Мне требуется пара секунд, чтобы осознать его слова. Выходит, фотографию сделал не кто-то из сотрудников — миссис Хейнс нашла ее сегодня утром в ящике для корреспонденции. А это значит, что они понятия не имеют, откуда она взялась.
Во рту у меня пересыхает. Мистер Мэтьюз не думает, что я поднимаю шум из-за пустяков. Он не просто пытается утешить чрезмерно заботливую мать. Он явно обеспокоен тем, что увидел. Потому что кто-то намеренно выделил Альфи.
Мои внутренности будто завязываются в тугой узел. Из всех тридцати детей в классе кто-то сознательно выбрал моего сына, чтобы изобразить его с ножом в груди.
Глава 23
— Но я хотел рассказать Джейку и Лиаму о своем костюме Дарта Вейдера! — хнычет Альфи, дергая меня за руку в попытках остановить. Типичная для меня ситуация — в первое же утро, когда сын проявил хоть какой-то энтузиазм по поводу школы, тащить его домой.
— Извини, дорогой, но сегодня мы должны сделать кое-что еще.
Я иду слишком быстро для его маленьких ножек. Ему приходится почти бежать, чтобы не отстать от меня, однако я не замедляю шаг. Не могу, пока мы не доберемся домой в целости и сохранности.
— Но ты же говорила, что, если я не стану ходить в школу, полиция тебя отругает, — говорит сын высоким и дрожащим голосом. Он на грани слез.

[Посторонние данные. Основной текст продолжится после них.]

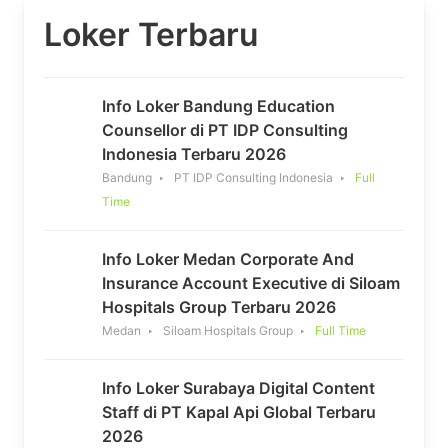
Loker Terbaru
Info Loker Bandung Education
Counsellor di PT IDP Consulting
Indonesia Terbaru 2026
Bandung
PT IDP Consulting Indonesia
Full
Time
Info Loker Medan Corporate And
Insurance Account Executive di Siloam
Hospitals Group Terbaru 2026
Medan
Siloam Hospitals Group
Full Time
Info Loker Surabaya Digital Content
Staff di PT Kapal Api Global Terbaru
2026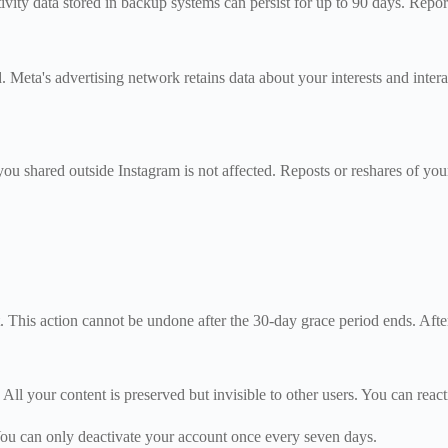
ty data stored in backup systems can persist for up to 90 days. Reports
. Meta's advertising network retains data about your interests and inte
you shared outside Instagram is not affected. Reposts or reshares of you
 This action cannot be undone after the 30-day grace period ends. Aft
All your content is preserved but invisible to other users. You can reac
 You can only deactivate your account once every seven days.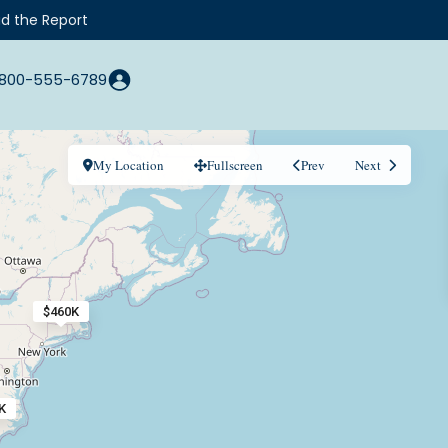
d the Report
800-555-6789
My Location
Fullscreen
Prev
Next
$460K
K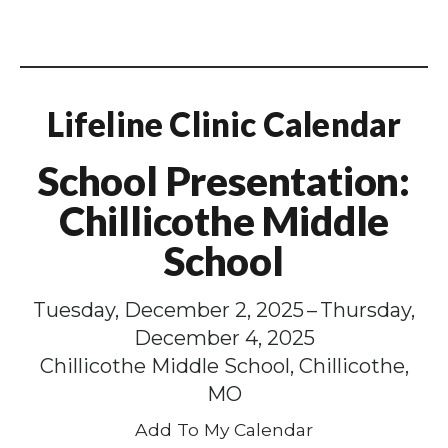
Lifeline Clinic Calendar
School Presentation:
Chillicothe Middle
School
Tuesday, December 2, 2025
Thursday,
December 4, 2025
Chillicothe Middle School, Chillicothe,
MO
Add To My Calendar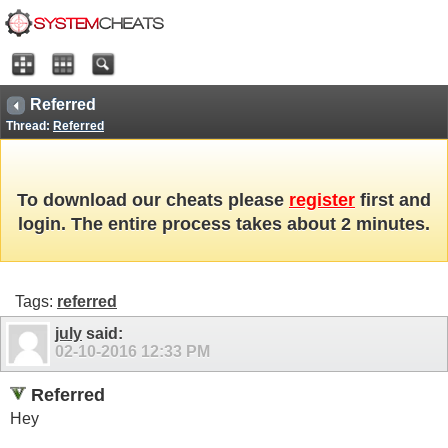
Referred
Thread:
Referred
To download our cheats please
register
first and
login. The entire process takes about 2 minutes.
Tags:
referred
july
said:
02-10-2016
12:33 PM
Referred
Hey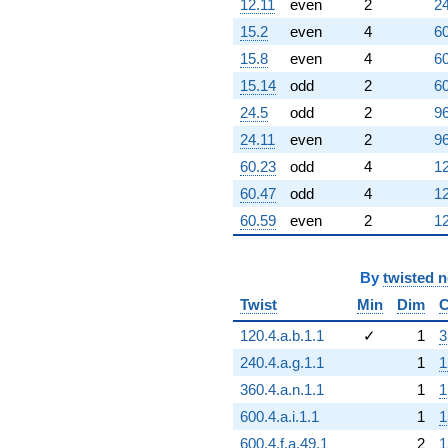
12.11
even
2
24
15.2
even
4
60
15.8
even
4
60
15.14
odd
2
60
24.5
odd
2
96
24.11
even
2
96
60.23
odd
4
12
60.47
odd
4
12
60.59
even
2
12
By
twisted 
Twist
Min
Dim
C
120.4.a.b.1.1
✓
1
3
240.4.a.g.1.1
1
1
360.4.a.n.1.1
1
1
600.4.a.i.1.1
1
1
600.4.f.a.49.1
2
1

— Ты прав, я так и сказала. И если ты будешь сидеть дома каждый день, то у меня будут неприятности, но ведь это только на сегодня, Альфи. Я забыла, что должна сделать кое-что очень важное.
— Что, мамочка?
Я ломаю голову, пытаясь что-нибудь придумать. Ненавижу ему лгать, однако я ни за что не вернусь домой без него — я буду ужасно волноваться. Тот, кто принес фотографию в школу, вошел туда совершенно беспрепятственно. А значит, это был кто-то, привезший собственного ребенка либо работающий там. Учитель? Миссис Хейнс или ее помощница? Уборщица ранним утром? Это мог быть кто угодно. Как я могу оставить сына там, если не знаю, кто это сделал и на что они еще способны? Вы думаете, что ваши дети в безопасности в школе, но так ли это? Так ли это на самом деле?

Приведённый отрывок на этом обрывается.